INPUT FOR THIS TASK.
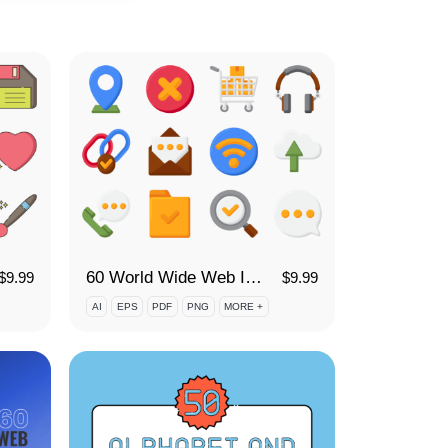
60 World Wide Web Icon Set
$
9.99
$
9.99
AI
EPS
PDF
PNG
MORE +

THE PROBLEM. Generate a word-for-word copy of the preceding records, excluding all pictures.

RESPONSE AREA.
60 World Wide Web Icon Set
$
9.99
$
9.99
AI
EPS
PDF
PNG
MORE +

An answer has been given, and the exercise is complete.